Patrick Head once pointed out that the Monaco Grand Prix would be highly diverting if all the cars ran with ‘Hockenheim wing settings’, and on another occasion even more radically suggested that wings be banned altogether – although that, he smilingly admitted, would never be accepted by the team owners given the amount of ‘sponsorship area’ on the car that would be lost.

For the fans, the people to whom manufacturers and sponsors are trying to sell things – and therefore, in the end, the people who pay for this sport – what constitutes the ideal racing car? No one ever defined that better than Tony Brooks, the great Vanwall and Ferrari driver of half a century ago: “A Grand Prix car,” he said, “should always have slightly more power than the chassis can comfortably handle…”


Simple, isn’t it? And the abiding problem of contemporary F1 is that the ratio between power and grip is out of kilter.
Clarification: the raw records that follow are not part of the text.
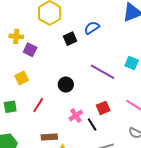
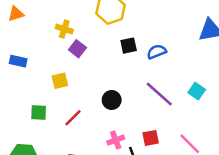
blue semicircle: (92, 28) -> (157, 52), moved

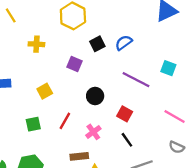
purple square: (77, 49) -> (74, 64), moved
red square: (151, 138) -> (125, 114), moved, turned -35
pink cross: (116, 140) -> (93, 132), moved

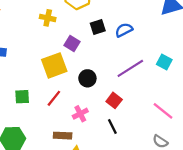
yellow cross: (36, 44) -> (48, 18), moved
purple line: (136, 80) -> (130, 68), turned -68
yellow square: (45, 91) -> (54, 65), moved, size x1.6

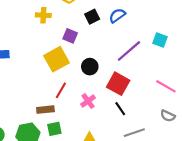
green square: (22, 97) -> (54, 129), moved
red square: (114, 100) -> (118, 84), size x1.5
brown rectangle: (63, 136) -> (45, 110), moved

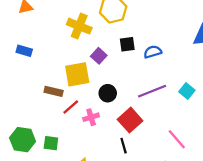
yellow cross: (43, 15) -> (79, 26), size x1.5
pink cross: (88, 101) -> (91, 117), moved
brown rectangle: (45, 110) -> (54, 91), moved

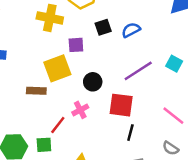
purple square: (99, 56) -> (76, 45), turned -35
red line: (71, 107) -> (58, 125), moved
red square: (130, 120) -> (121, 105), turned -30
black line: (124, 146) -> (130, 133), moved, turned 42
The ban on traction control was a good move, but still the fact remains that F1 cars race today with 300 horsepower fewer than we have seen in the past – and don’t tell me that the grip levels in the 1980s (during the turbo era) were anything like those of today.

Some years ago Max Mosley decided that horsepower was getting out of control, and declared that the 3-litre V10 engine should be replaced by a 2.4-litre V8. He then imposed the ‘frozen engine spec’ rule, and that was probably essential, given the amounts of money being spent on the endless quest for another 10bhp.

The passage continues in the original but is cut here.